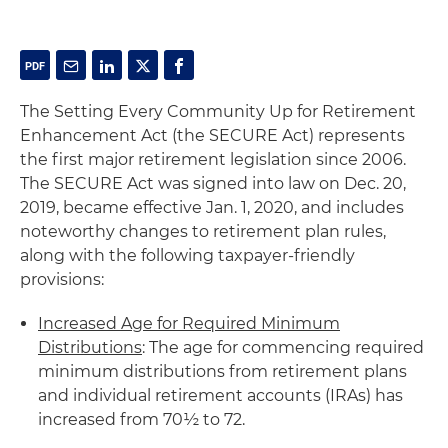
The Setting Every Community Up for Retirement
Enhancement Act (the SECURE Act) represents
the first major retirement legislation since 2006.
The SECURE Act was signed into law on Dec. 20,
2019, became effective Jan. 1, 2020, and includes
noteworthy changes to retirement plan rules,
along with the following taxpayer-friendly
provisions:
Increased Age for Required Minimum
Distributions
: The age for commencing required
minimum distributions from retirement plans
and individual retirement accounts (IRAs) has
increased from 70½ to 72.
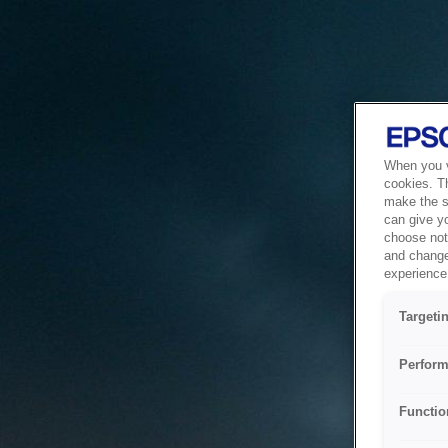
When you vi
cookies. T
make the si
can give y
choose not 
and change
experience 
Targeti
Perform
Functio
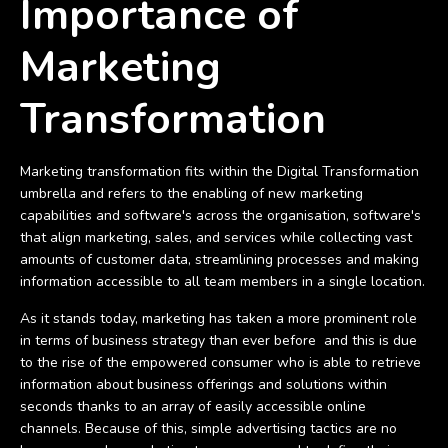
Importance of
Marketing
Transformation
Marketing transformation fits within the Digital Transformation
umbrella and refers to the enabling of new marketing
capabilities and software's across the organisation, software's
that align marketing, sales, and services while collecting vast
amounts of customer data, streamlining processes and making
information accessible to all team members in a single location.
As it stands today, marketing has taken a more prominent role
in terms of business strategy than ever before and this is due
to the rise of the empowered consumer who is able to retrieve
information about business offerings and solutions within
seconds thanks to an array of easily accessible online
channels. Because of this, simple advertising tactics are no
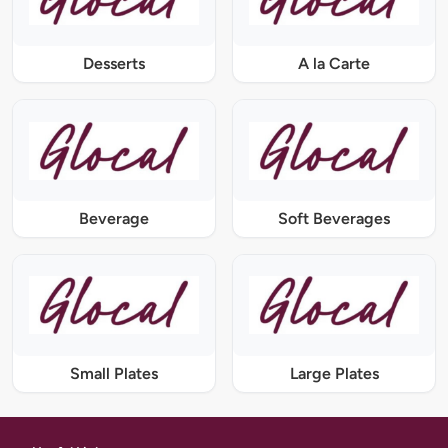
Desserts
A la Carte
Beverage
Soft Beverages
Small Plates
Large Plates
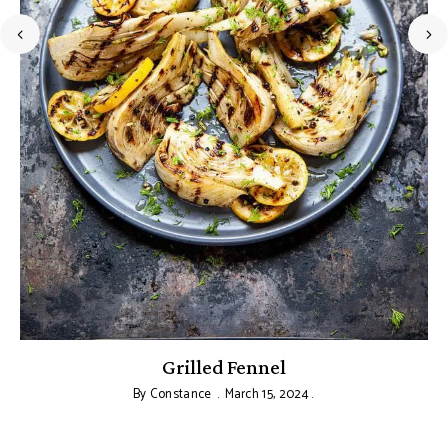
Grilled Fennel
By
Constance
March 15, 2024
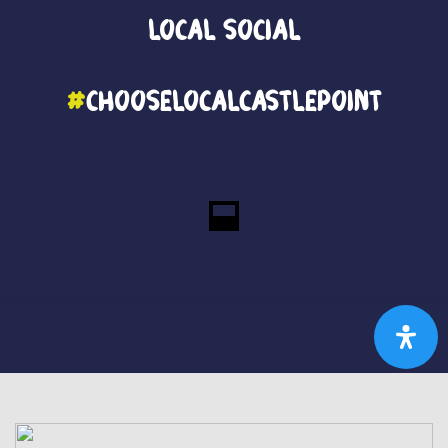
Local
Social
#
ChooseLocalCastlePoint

---------------

_What needs to be done_: Look above for the line with "The SECURE Act was"; retype exactly that line, every line after it up to the line with "for commencing required", and that line too, nothing else.

_Result below_:
The SECURE Act was signed into law on Dec. 20,
2019, became effective Jan. 1, 2020, and includes
noteworthy changes to retirement plan rules,
along with the following taxpayer-friendly
provisions:
Increased Age for Required Minimum
Distributions
: The age for commencing required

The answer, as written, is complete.